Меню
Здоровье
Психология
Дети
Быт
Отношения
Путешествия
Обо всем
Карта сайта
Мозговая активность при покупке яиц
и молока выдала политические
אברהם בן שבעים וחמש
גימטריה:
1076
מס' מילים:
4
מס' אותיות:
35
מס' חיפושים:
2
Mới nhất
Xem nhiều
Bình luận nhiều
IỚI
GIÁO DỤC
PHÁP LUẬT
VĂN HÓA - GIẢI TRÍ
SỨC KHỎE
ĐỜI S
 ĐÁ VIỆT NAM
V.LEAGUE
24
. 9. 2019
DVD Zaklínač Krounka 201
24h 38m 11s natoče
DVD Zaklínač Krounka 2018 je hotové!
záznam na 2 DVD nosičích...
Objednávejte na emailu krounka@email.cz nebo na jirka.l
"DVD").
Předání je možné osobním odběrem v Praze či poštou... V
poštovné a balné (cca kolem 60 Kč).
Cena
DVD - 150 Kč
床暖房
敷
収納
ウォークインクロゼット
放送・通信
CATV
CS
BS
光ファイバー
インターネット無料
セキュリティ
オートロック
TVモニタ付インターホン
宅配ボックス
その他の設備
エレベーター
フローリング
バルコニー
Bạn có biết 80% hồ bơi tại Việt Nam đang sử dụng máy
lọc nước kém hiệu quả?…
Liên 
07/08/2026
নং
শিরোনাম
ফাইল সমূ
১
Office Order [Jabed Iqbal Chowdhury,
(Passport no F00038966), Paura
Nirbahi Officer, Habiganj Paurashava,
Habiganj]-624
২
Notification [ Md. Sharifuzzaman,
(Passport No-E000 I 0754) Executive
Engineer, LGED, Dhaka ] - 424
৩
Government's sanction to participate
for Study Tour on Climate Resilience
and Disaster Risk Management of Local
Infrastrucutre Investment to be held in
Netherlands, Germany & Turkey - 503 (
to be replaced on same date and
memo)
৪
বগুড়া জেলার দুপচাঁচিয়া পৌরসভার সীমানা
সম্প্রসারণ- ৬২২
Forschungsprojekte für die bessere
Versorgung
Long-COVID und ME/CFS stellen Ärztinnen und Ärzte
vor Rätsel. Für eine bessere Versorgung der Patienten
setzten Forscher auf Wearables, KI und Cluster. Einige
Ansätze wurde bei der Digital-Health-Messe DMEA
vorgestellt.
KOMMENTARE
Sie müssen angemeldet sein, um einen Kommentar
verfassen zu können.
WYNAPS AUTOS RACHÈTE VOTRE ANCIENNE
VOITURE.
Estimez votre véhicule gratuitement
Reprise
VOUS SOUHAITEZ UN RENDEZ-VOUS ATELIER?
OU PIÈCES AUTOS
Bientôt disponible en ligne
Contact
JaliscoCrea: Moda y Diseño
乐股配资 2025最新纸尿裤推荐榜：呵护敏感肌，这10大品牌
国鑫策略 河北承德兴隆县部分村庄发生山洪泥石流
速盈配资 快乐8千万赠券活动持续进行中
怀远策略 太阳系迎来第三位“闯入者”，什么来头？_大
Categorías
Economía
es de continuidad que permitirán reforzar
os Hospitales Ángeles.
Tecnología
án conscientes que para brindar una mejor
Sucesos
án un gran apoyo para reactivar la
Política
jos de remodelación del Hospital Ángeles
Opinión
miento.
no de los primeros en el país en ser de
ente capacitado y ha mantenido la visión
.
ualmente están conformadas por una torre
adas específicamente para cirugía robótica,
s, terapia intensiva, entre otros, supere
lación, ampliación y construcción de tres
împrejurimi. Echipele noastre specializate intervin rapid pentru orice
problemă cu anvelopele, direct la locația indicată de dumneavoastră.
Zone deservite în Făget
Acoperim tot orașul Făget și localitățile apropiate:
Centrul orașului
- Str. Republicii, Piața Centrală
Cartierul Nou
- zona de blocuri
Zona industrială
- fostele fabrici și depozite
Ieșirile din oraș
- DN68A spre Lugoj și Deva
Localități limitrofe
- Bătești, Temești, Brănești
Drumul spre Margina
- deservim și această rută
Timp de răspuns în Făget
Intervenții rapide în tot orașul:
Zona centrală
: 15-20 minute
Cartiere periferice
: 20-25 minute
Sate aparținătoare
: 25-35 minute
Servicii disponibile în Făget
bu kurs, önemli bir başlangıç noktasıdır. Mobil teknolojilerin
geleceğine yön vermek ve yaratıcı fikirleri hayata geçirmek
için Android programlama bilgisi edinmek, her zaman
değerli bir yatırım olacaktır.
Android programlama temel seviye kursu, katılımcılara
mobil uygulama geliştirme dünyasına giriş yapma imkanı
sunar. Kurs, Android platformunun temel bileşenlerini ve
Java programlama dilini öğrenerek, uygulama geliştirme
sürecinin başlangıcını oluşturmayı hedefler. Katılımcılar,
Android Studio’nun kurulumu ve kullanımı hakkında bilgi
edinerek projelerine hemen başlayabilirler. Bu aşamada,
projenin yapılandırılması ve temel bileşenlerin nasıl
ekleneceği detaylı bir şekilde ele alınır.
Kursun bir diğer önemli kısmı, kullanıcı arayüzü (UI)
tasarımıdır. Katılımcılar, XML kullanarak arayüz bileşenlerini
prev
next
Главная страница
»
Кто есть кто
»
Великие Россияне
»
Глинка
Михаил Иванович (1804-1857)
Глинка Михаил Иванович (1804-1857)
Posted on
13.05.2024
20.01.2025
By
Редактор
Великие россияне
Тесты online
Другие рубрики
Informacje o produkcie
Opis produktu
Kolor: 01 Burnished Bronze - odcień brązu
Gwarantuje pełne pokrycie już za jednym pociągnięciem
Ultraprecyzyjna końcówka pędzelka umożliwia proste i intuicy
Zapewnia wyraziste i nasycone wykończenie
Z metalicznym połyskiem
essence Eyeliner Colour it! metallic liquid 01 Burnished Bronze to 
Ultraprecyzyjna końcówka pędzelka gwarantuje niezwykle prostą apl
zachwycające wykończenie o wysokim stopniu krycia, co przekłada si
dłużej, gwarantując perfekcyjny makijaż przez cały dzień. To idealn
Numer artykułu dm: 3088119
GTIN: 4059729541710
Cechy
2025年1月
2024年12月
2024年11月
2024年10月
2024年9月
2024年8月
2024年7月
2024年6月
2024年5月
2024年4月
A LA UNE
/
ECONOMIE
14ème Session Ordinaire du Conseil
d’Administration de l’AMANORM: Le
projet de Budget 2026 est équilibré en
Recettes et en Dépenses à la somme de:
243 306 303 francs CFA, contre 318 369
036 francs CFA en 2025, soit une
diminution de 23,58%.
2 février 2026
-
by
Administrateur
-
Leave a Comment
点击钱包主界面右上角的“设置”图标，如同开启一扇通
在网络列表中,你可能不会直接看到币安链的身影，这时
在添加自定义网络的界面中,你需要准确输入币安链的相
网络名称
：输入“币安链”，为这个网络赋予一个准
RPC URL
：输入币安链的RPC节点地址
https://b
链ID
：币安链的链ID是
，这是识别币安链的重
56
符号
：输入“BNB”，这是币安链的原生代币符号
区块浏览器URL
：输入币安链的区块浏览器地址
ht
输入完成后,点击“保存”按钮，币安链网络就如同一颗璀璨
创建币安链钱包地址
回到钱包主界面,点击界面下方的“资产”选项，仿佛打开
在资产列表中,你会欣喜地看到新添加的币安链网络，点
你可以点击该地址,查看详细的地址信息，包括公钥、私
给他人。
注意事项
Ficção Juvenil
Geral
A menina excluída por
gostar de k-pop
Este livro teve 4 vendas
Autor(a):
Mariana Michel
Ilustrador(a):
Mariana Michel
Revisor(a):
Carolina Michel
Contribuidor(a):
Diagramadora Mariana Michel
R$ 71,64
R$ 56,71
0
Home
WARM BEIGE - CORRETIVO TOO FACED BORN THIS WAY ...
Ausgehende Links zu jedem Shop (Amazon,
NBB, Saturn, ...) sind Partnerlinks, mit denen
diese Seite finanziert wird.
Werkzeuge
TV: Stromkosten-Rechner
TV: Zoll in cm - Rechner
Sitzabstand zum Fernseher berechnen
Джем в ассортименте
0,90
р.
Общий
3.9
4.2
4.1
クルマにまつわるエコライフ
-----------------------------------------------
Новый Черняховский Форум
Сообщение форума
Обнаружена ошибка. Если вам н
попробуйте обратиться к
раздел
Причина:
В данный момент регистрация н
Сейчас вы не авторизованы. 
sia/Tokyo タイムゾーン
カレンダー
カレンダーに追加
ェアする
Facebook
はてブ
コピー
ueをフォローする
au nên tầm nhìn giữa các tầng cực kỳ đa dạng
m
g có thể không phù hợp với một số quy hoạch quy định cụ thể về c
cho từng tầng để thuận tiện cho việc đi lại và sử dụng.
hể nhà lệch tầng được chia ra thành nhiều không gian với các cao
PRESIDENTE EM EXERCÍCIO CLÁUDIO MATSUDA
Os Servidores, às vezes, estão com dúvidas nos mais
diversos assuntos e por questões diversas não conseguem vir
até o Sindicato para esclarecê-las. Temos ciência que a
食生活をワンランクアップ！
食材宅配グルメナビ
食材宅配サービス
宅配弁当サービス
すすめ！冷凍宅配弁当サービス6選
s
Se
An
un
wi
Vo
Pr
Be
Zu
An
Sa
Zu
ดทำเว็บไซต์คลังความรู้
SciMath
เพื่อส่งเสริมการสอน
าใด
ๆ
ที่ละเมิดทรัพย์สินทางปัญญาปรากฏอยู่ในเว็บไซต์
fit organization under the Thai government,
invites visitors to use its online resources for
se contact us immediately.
:::
**Work request:** Scan the entries above for the line containing "até o Sindicato", and copy it and all lines after it exactly, down to and including the line containing "ที่ละเมิดทรัพย".

**Result:**
até o Sindicato para esclarecê-las. Temos ciência que a
食生活をワンランクアップ！
食材宅配グルメナビ
食材宅配サービス
宅配弁当サービス
すすめ！冷凍宅配弁当サービス6選
s
Se
An
un
wi
Vo
Pr
Be
Zu
An
Sa
Zu
ดทำเว็บไซต์คลังความรู้
SciMath
เพื่อส่งเสริมการสอน
าใด
ๆ
ที่ละเมิดทรัพย์สินทางปัญญาปรากฏอยู่ในเว็บไซต์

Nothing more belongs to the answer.